_ENTRIES SUPPLIED:_
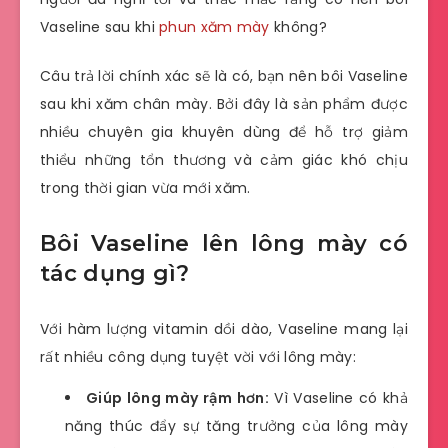
Vaseline sau khi
phun xăm mày
không?
Câu trả lời chính xác sẽ là có, bạn nên bôi Vaseline
sau khi xăm chân mày. Bởi đây là sản phẩm được
nhiều chuyên gia khuyên dùng để hỗ trợ giảm
thiểu những tổn thương và cảm giác khó chịu
trong thời gian vừa mới xăm.
Bôi Vaseline lên lông mày có
tác dụng gì?
Với hàm lượng vitamin dồi dào, Vaseline mang lại
rất nhiều công dụng tuyệt vời với lông mày:
Giúp lông mày rậm hơn:
Vì Vaseline có khả
năng thúc đẩy sự tăng trưởng của lông mày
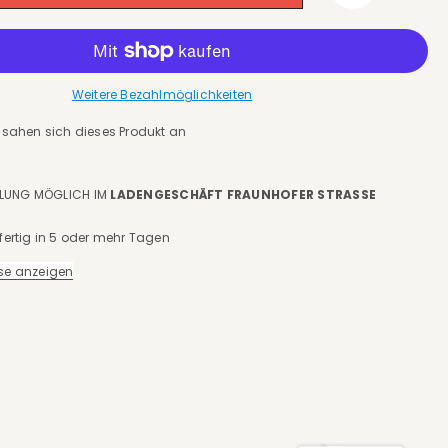
Weitere Bezahlmöglichkeiten
sahen sich dieses Produkt an
LUNG MÖGLICH IM
LADENGESCHÄFT FRAUNHOFER STRASSE S
ertig in 5 oder mehr Tagen
se anzeigen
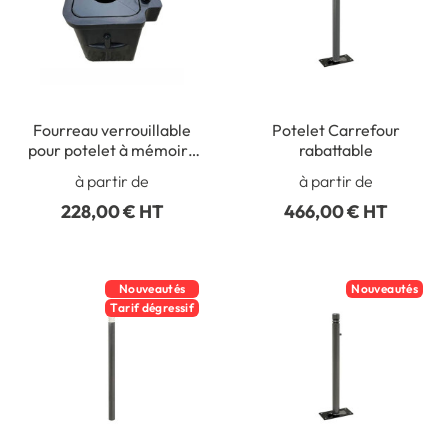
Fourreau verrouillable
Potelet Carrefour
pour potelet à mémoire
rabattable
de forme
à partir de
à partir de
228,00 € HT
466,00 € HT
Nouveautés
Nouveautés
Tarif dégressif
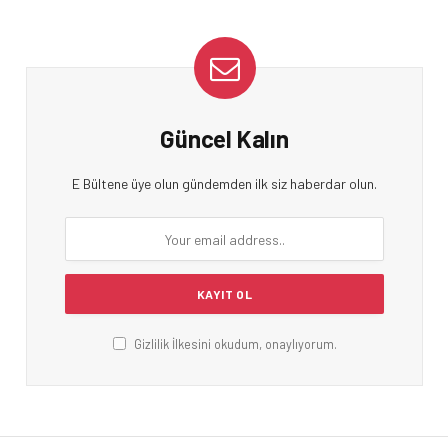
Güncel Kalın
E Bültene üye olun gündemden ilk siz haberdar olun.
Gizlilik İlkesini okudum, onaylıyorum.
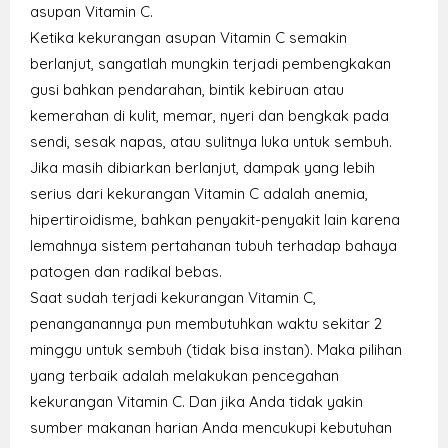
asupan Vitamin C.
Ketika kekurangan asupan Vitamin C semakin
berlanjut, sangatlah mungkin terjadi pembengkakan
gusi bahkan pendarahan, bintik kebiruan atau
kemerahan di kulit, memar, nyeri dan bengkak pada
sendi, sesak napas, atau sulitnya luka untuk sembuh.
Jika masih dibiarkan berlanjut, dampak yang lebih
serius dari kekurangan Vitamin C adalah anemia,
hipertiroidisme, bahkan penyakit-penyakit lain karena
lemahnya sistem pertahanan tubuh terhadap bahaya
patogen dan radikal bebas.
Saat sudah terjadi kekurangan Vitamin C,
penanganannya pun membutuhkan waktu sekitar 2
minggu untuk sembuh (tidak bisa instan). Maka pilihan
yang terbaik adalah melakukan pencegahan
kekurangan Vitamin C. Dan jika Anda tidak yakin
sumber makanan harian Anda mencukupi kebutuhan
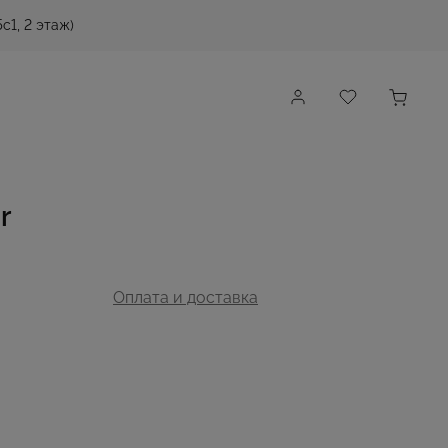
с1, 2 этаж)
r
Оплата и доставка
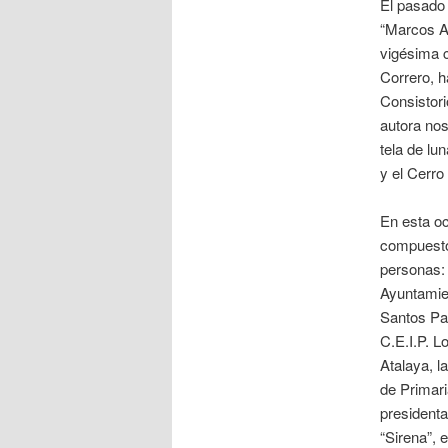
El pasado 
“Marcos An
vigésima c
Correro, h
Consistori
autora nos
tela de lu
y el Cerro
En esta oc
compuesto
personas: 
Ayuntamie
Santos Par
C.E.I.P. L
Atalaya, 
de Primari
presidenta
“Sirena”, 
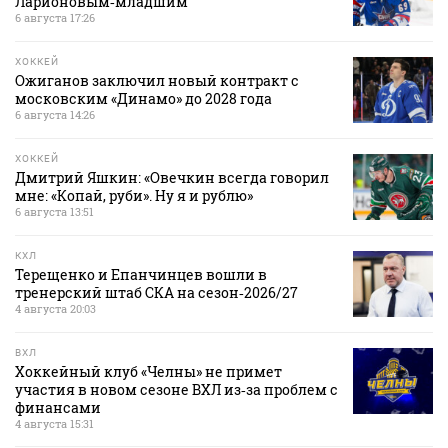
Ларионовым‑младшим
6 августа 17:26
ХОККЕЙ
Ожиганов заключил новый контракт с
московским «Динамо» до 2028 года
6 августа 14:26
ХОККЕЙ
Дмитрий Яшкин: «Овечкин всегда говорил
мне: «Копай, руби». Ну я и рублю»
6 августа 13:51
КХЛ
Терещенко и Епанчинцев вошли в
тренерский штаб СКА на сезон‑2026/27
4 августа 20:03
ВХЛ
Хоккейный клуб «Челны» не примет
участия в новом сезоне ВХЛ из‑за проблем с
финансами
4 августа 15:31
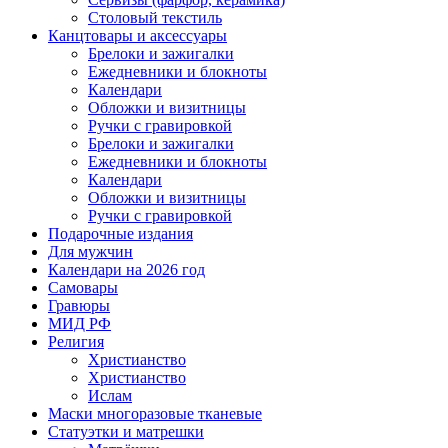
Столовый текстиль
Канцтовары и аксессуары
Брелоки и зажигалки
Ежедневники и блокноты
Календари
Обложки и визитницы
Ручки с гравировкой
Брелоки и зажигалки
Ежедневники и блокноты
Календари
Обложки и визитницы
Ручки с гравировкой
Подарочные издания
Для мужчин
Календари на 2026 год
Самовары
Гравюры
МИД РФ
Религия
Христианство
Христианство
Ислам
Маски многоразовые тканевые
Статуэтки и матрешки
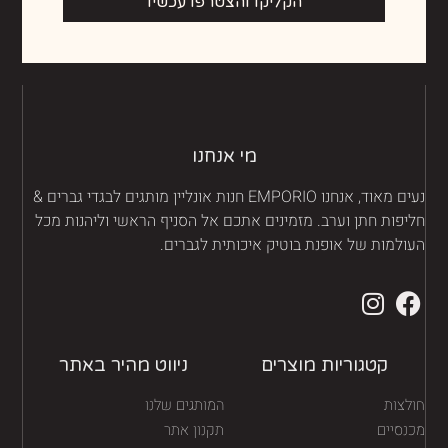
הקליקו והצטרפו עכשיו
מי אנחנו
נעים מאוד, אנחנו EMPORIO חנות אונליין מותגים לבגדי גברים &
יפות חתן וערב. מזמינים אתכם אל הסניף הראשי וליהנות מכל
ולמות של אופנת בוטיק איכותית לגברים.
קטגוריות מוצרים
ניווט מהיר באתר
לצות
המותגים שלנו
נסיים
תקנון אתר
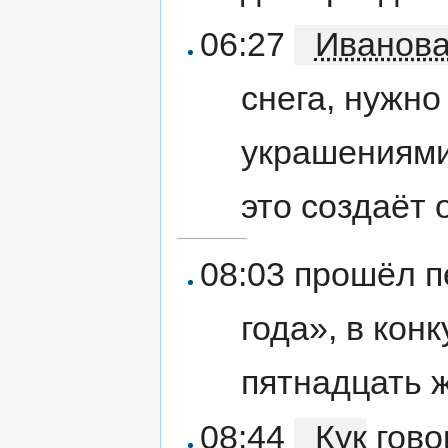
06:27
Иванов
снега, нужн
украшениями
это создаёт
08:03 прошёл п
года», в кон
пятнадцать 
08:44
Кук
гово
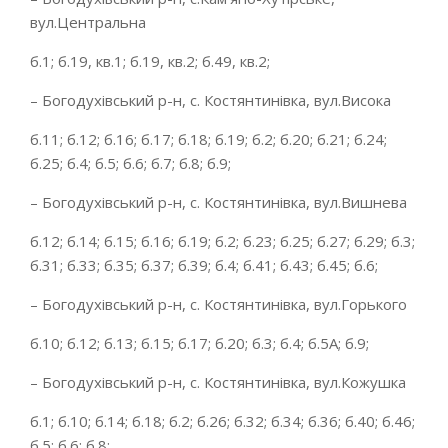
вул.Центральна
б.1; б.19, кв.1; б.19, кв.2; б.49, кв.2;
– Богодухівський р-н, с. Костянтинівка, вул.Висока
б.11; б.12; б.16; б.17; б.18; б.19; б.2; б.20; б.21; б.24;
б.25; б.4; б.5; б.6; б.7; б.8; б.9;
– Богодухівський р-н, с. Костянтинівка, вул.Вишнева
б.12; б.14; б.15; б.16; б.19; б.2; б.23; б.25; б.27; б.29; б.3;
б.31; б.33; б.35; б.37; б.39; б.4; б.41; б.43; б.45; б.6;
– Богодухівський р-н, с. Костянтинівка, вул.Горького
б.10; б.12; б.13; б.15; б.17; б.20; б.3; б.4; б.5А; б.9;
– Богодухівський р-н, с. Костянтинівка, вул.Кожушка
б.1; б.10; б.14; б.18; б.2; б.26; б.32; б.34; б.36; б.40; б.46;
б.5; б.6; б.8;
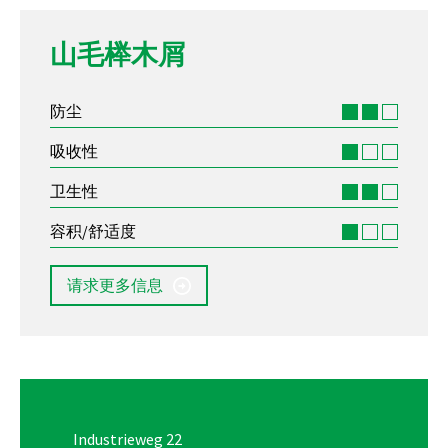
山毛榉木屑
防尘
吸收性
卫生性
容积/舒适度
请求更多信息
Industrieweg 22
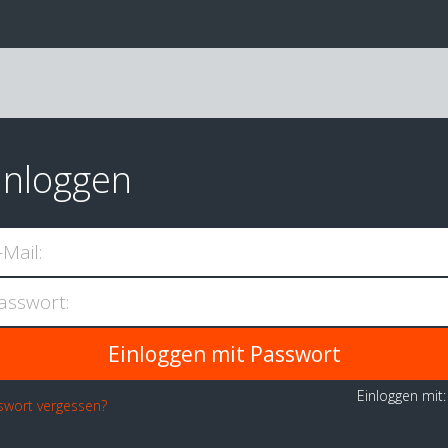
inloggen
-Mail:
asswort:
Einloggen mit
swort vergessen?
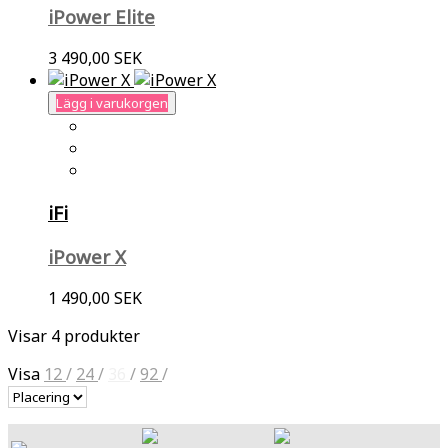
iPower Elite
3 490,00 SEK
Lägg i varukorgen
iFi
iPower X
1 490,00 SEK
Visar 4 produkter
Visa
12
/
24
/
36
/
92
/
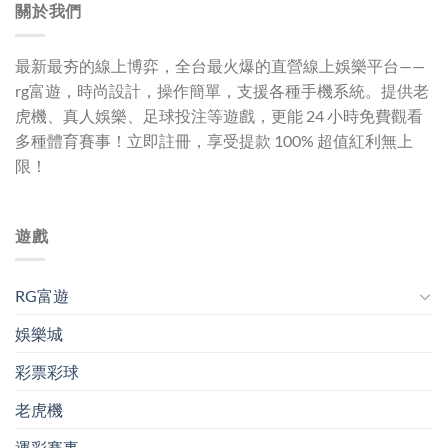
關於我們
最新最夯的線上博弈，全台最火爆的直營線上娛樂平台——
rg富遊
，時尚設計，操作簡單，支援各種手機系統。提供老
虎機、真人娛樂、足球投注等遊戲，更能 24 小時免費觀看
多種體育賽事！立即註冊，享受提款 100% 超值紅利無上
限！
遊戲
RG富遊
娛樂城
彩票彩球
老虎機
運彩賽事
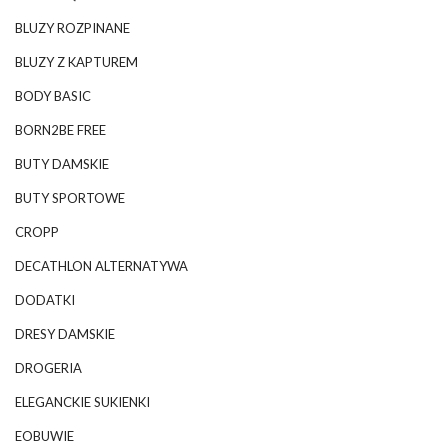
BLUZY ROZPINANE
BLUZY Z KAPTUREM
BODY BASIC
BORN2BE FREE
BUTY DAMSKIE
BUTY SPORTOWE
CROPP
DECATHLON ALTERNATYWA
DODATKI
DRESY DAMSKIE
DROGERIA
ELEGANCKIE SUKIENKI
EOBUWIE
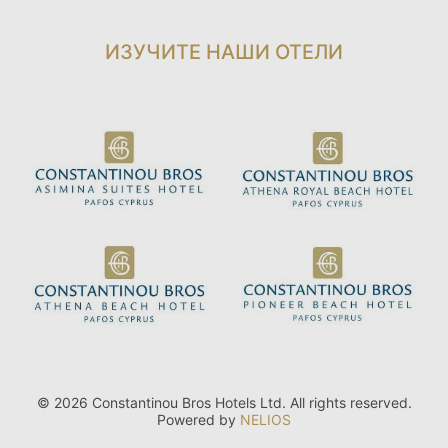
ИЗУЧИТЕ НАШИ ОТЕЛИ
© 2026 Constantinou Bros Hotels Ltd. All rights reserved.
Powered by
NELIOS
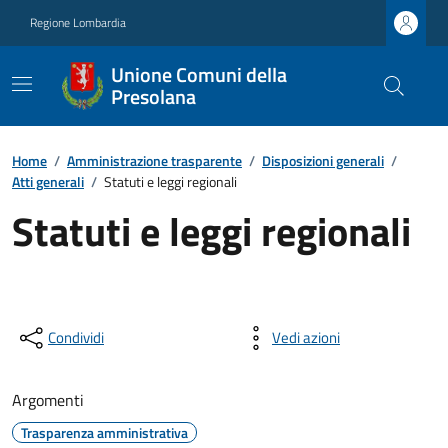
Regione Lombardia
Unione Comuni della
Presolana
Home
/
Amministrazione trasparente
/
Disposizioni generali
/
Atti generali
/
Statuti e leggi regionali
Statuti e leggi regionali
Condividi
Vedi azioni
Argomenti
Trasparenza amministrativa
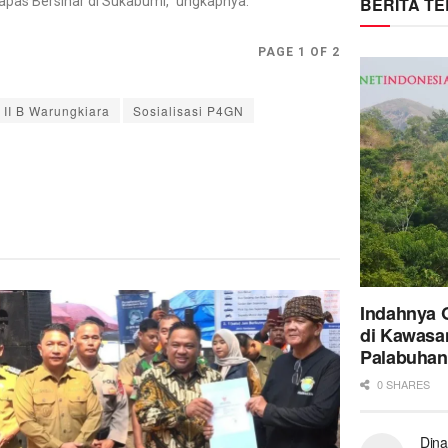
pas Bersinar di Sukabumi,” ungkapnya.
BERITA T
PAGE 1 OF 2
 II B Warungkiara
Sosialisasi P4GN
Indahnya 
di Kawasa
Palabuhan
0 SHARES
Dina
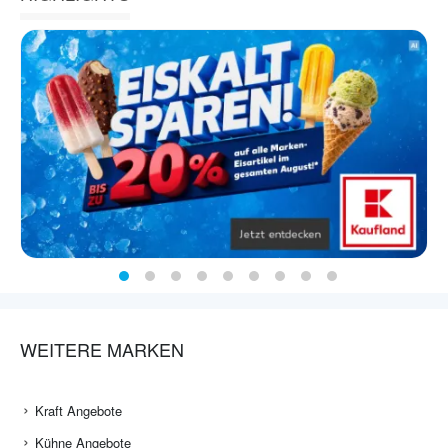
WEITERE MARKEN
Kraft Angebote
Kühne Angebote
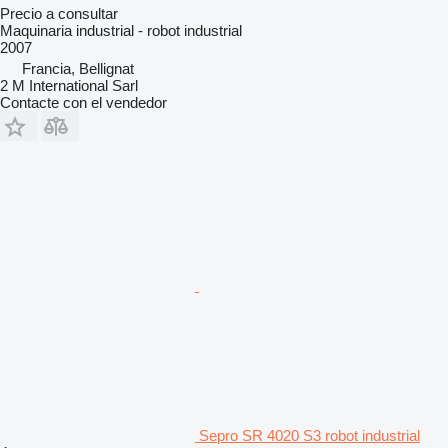
Precio a consultar
Maquinaria industrial - robot industrial
2007
Francia, Bellignat
2 M International Sarl
Contacte con el vendedor
Sepro SR 4020 S3 robot industrial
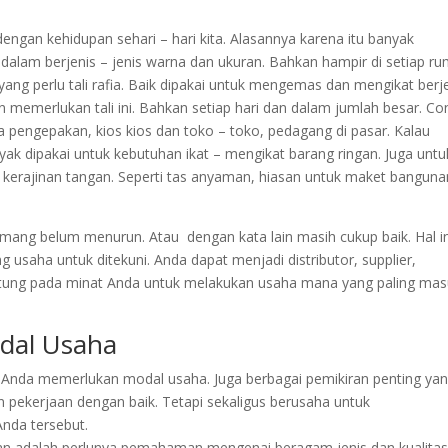
engan kehidupan sehari – hari kita. Alasannya karena itu banyak
ia dalam berjenis – jenis warna dan ukuran. Bahkan hampir di setiap r
ang perlu tali rafia. Baik dipakai untuk mengemas dan mengikat berj
in memerlukan tali ini. Bahkan setiap hari dan dalam jumlah besar. C
a pengepakan, kios kios dan toko – toko, pedagang di pasar. Kalau
ak dipakai untuk kebutuhan ikat – mengikat barang ringan. Juga untu
kerajinan tangan. Seperti tas anyaman, hiasan untuk maket banguna
emang belum menurun. Atau dengan kata lain masih cukup baik. Hal in
 usaha untuk ditekuni. Anda dapat menjadi distributor, supplier,
gantung pada minat Anda untuk melakukan usaha mana yang paling ma
dal Usaha
ya Anda memerlukan modal usaha. Juga berbagai pemikiran penting ya
pekerjaan dengan baik. Tetapi sekaligus berusaha untuk
nda tersebut.
an adalah perlunya pemahaman mengenai beragam jenis dan kualitas t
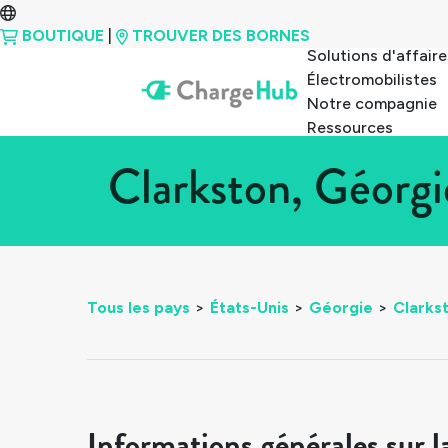
BOUTIQUE
|
TROUVER DES BORNES
Solutions d'affaire
Électromobilistes
Notre compagnie
Ressources
Clarkston, Géorgi
Tous les pays
>
États-Unis
>
Géorgie
>
Clarks
Informations générales sur l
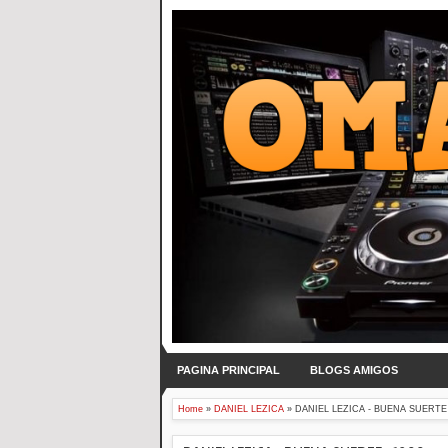
PAGINA PRINCIPAL
BLOGS AMIGOS
Home
»
DANIEL LEZICA
»
DANIEL LEZICA - BUENA SUERTE 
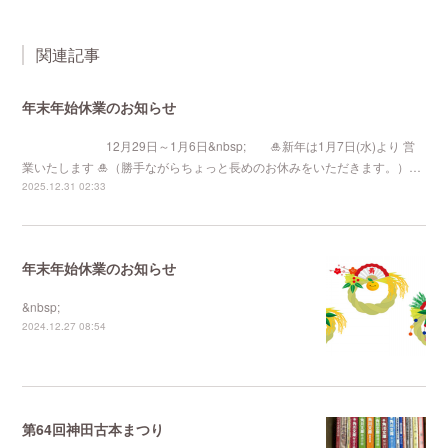
関連記事
年末年始休業のお知らせ
12月29日～1月6日&nbsp; 🎍新年は1月7日(水)より 営
業いたします 🎍（勝手ながらちょっと長めのお休みをいただきます。）…
2025.12.31 02:33
年末年始休業のお知らせ
&nbsp;
2024.12.27 08:54
第64回神田古本まつり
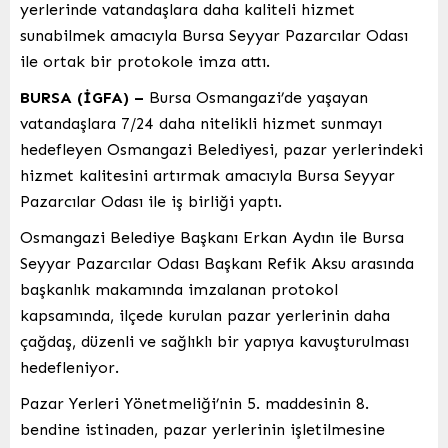
yerlerinde vatandaşlara daha kaliteli hizmet
sunabilmek amacıyla Bursa Seyyar Pazarcılar Odası
ile ortak bir protokole imza attı.
BURSA (İGFA) –
Bursa Osmangazi’de yaşayan
vatandaşlara 7/24 daha nitelikli hizmet sunmayı
hedefleyen Osmangazi Belediyesi, pazar yerlerindeki
hizmet kalitesini artırmak amacıyla Bursa Seyyar
Pazarcılar Odası ile iş birliği yaptı.
Osmangazi Belediye Başkanı Erkan Aydın ile Bursa
Seyyar Pazarcılar Odası Başkanı Refik Aksu arasında
başkanlık makamında imzalanan protokol
kapsamında, ilçede kurulan pazar yerlerinin daha
çağdaş, düzenli ve sağlıklı bir yapıya kavuşturulması
hedefleniyor.
Pazar Yerleri Yönetmeliği’nin 5. maddesinin 8.
bendine istinaden, pazar yerlerinin işletilmesine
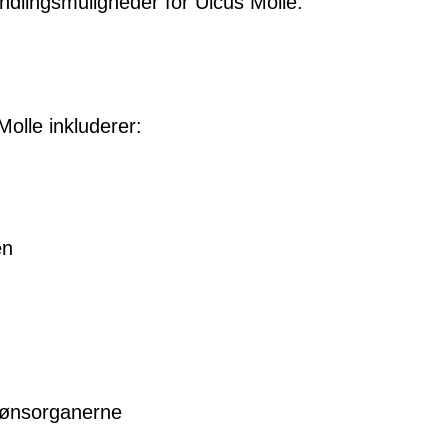
ndlingsmuligheder for Ulcus Molle.
olle inkluderer:
en
kønsorganerne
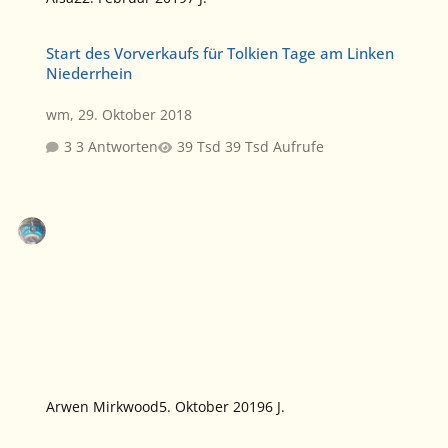
Start des Vorverkaufs für Tolkien Tage am Linken Niederrhein
Start des Vorverkaufs für Tolkien Tage am Linken
Niederrhein
wm
,
29. Oktober 2018
3 Antworten
39 Tsd Aufrufe
Arwen Mirkwood
5. Oktober 2019
6 J.
TolkCast Podcast der Deutschen Tolkien Gesellschaft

_WHAT TO WORK ON:_ Within the listing above, find the line containing "ולמות של אופנת בוטיק איכותית לגברים." and the line containing "ia dalam berjenis". Transcribe them and everything between them exactly, leaving out the pictures.

_EXERCISE RESPONSE:_
ולמות של אופנת בוטיק איכותית לגברים.
קטגוריות מוצרים
ניווט מהיר באתר
לצות
המותגים שלנו
נסיים
תקנון אתר
06:27
Иванов
снега, нужн
украшениями
это создаёт
08:03 прошёл п
года», в кон
пятнадцать 
08:44
Кук
гово
вул.Центральна
б.1; б.19, кв.1; б.19, кв.2; б.49, кв.2;
– Богодухівський р-н, с. Костянтинівка, вул.Висока
б.11; б.12; б.16; б.17; б.18; б.19; б.2; б.20; б.21; б.24;
б.25; б.4; б.5; б.6; б.7; б.8; б.9;
– Богодухівський р-н, с. Костянтинівка, вул.Вишнева
б.12; б.14; б.15; б.16; б.19; б.2; б.23; б.25; б.27; б.29; б.3;
б.31; б.33; б.35; б.37; б.39; б.4; б.41; б.43; б.45; б.6;
– Богодухівський р-н, с. Костянтинівка, вул.Горького
б.10; б.12; б.13; б.15; б.17; б.20; б.3; б.4; б.5А; б.9;
– Богодухівський р-н, с. Костянтинівка, вул.Кожушка
б.1; б.10; б.14; б.18; б.2; б.26; б.32; б.34; б.36; б.40; б.46;
б.5; б.6; б.8;
山毛榉木屑
防尘
吸收性
卫生性
容积/舒适度
请求更多信息
Industrieweg 22
inloggen
-Mail:
asswort:
Einloggen mit
swort vergessen?
iPower Elite
3 490,00 SEK
Lägg i varukorgen
iFi
iPower X
1 490,00 SEK
Visar 4 produkter
Visa
12
/
24
/
36
/
92
/
關於我們
最新最夯的線上博弈，全台最火爆的直營線上娛樂平台——
rg富遊
，時尚設計，操作簡單，支援各種手機系統。提供老
虎機、真人娛樂、足球投注等遊戲，更能 24 小時免費觀看
多種體育賽事！立即註冊，享受提款 100% 超值紅利無上
限！
遊戲
RG富遊
娛樂城
彩票彩球
老虎機
運彩賽事
BLUZY ROZPINANE
BLUZY Z KAPTUREM
BODY BASIC
BORN2BE FREE
BUTY DAMSKIE
BUTY SPORTOWE
CROPP
DECATHLON ALTERNATYWA
DODATKI
DRESY DAMSKIE
DROGERIA
ELEGANCKIE SUKIENKI
EOBUWIE
ИЗУЧИТЕ НАШИ ОТЕЛИ
© 2026 Constantinou Bros Hotels Ltd. All rights reserved.
Powered by
NELIOS
Regione Lombardia
Unione Comuni della
Presolana
Home
/
Amministrazione trasparente
/
Disposizioni generali
/
Atti generali
/
Statuti e leggi regionali
Statuti e leggi regionali
Condividi
Vedi azioni
Argomenti
Trasparenza amministrativa
pas Bersinar di Sukabumi,” ungkapnya.
BERITA T
PAGE 1 OF 2
 II B Warungkiara
Sosialisasi P4GN
Indahnya 
di Kawasa
Palabuhan
0 SHARES
Dina
WEITERE MARKEN
Kraft Angebote
Kühne Angebote
Precio a consultar
Maquinaria industrial - robot industrial
2007
Francia, Bellignat
2 M International Sarl
Contacte con el vendedor
Sepro SR 4020 S3 robot industrial
engan kehidupan sehari – hari kita. Alasannya karena itu banyak
ia dalam berjenis – jenis warna dan ukuran. Bahkan hampir di setiap r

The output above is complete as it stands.